Let's consider the indefinite integral $$\int \frac{dx}{x\ln x}.$$ We will compute it by integrating by parts: $$\int \frac{dx}{x\ln x}=\int (\ln x)'\frac{dx}{\ln x}=1+\int \frac{dx}{x\ln x}.$$ Hence, $0=1$. The question is : is there anything wrong in these computations?
Note: I came across this example while reading a book on counterexamples in real analysis. I thought that the people here would find this funny, especially because the error is not so obvious to everyone.

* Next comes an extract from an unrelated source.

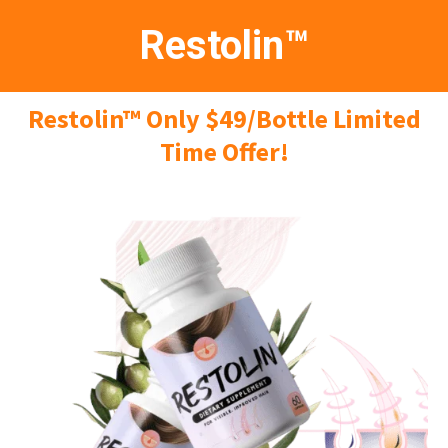
Restolin™
Restolin™ Only $49/Bottle Limited
Time Offer!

The issue here is what an indefinite integral means. An indefinite integral $\int f(x)dx$ is not a single function; rather, it's best thought of as a set of functions, namely, the set $$\{F: {d\over dx}F=f\}.$$ Elements of this set are called antiderivatives, or primitives, of $f$.
This set will always contain more than one element, since adding a constant won't affect the derivative. Notation like $$\int xdx={x^2\over 2}+C$$ is shorthand for "$\int xdx$ is the set of functions of the form $x\mapsto {x^2\over 2}+C$ for some $C\in\mathbb{R}$."
So no, your observation does not imply that zero equals one.
Note that it's not always the case that two antiderivatives must always differ by a constant: if the domain of the function is "not connected," we have more options. E.g. consider the function $f:x\mapsto {1\over x}$, defined on $\mathbb{R}-\{0\}$, has two "pieces" which can behave very differently: the function $F$ sending $x<0$ to $\ln(\vert x\vert) + 42$ and $x>0$ to $\ln( x) -17$ is an antiderivative of $f$, even though it doesn't differ from the "usual" antiderivative $x\mapsto\ln(\vert x\vert)$ by a constant.